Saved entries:

-- Opening Marker --

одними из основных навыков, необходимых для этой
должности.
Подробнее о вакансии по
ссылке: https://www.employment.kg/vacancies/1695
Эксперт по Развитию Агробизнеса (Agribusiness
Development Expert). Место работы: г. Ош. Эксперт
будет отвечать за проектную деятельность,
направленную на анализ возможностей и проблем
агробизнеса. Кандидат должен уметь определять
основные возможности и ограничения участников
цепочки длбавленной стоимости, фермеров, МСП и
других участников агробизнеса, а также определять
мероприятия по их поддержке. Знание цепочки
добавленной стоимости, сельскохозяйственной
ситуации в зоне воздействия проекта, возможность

-- Closing Marker --

§ Task details:
Write the entries out once more, exactly as they were given.

§ Your response:
одними из основных навыков, необходимых для этой
должности.
Подробнее о вакансии по
ссылке: https://www.employment.kg/vacancies/1695
Эксперт по Развитию Агробизнеса (Agribusiness
Development Expert). Место работы: г. Ош. Эксперт
будет отвечать за проектную деятельность,
направленную на анализ возможностей и проблем
агробизнеса. Кандидат должен уметь определять
основные возможности и ограничения участников
цепочки длбавленной стоимости, фермеров, МСП и
других участников агробизнеса, а также определять
мероприятия по их поддержке. Знание цепочки
добавленной стоимости, сельскохозяйственной
ситуации в зоне воздействия проекта, возможность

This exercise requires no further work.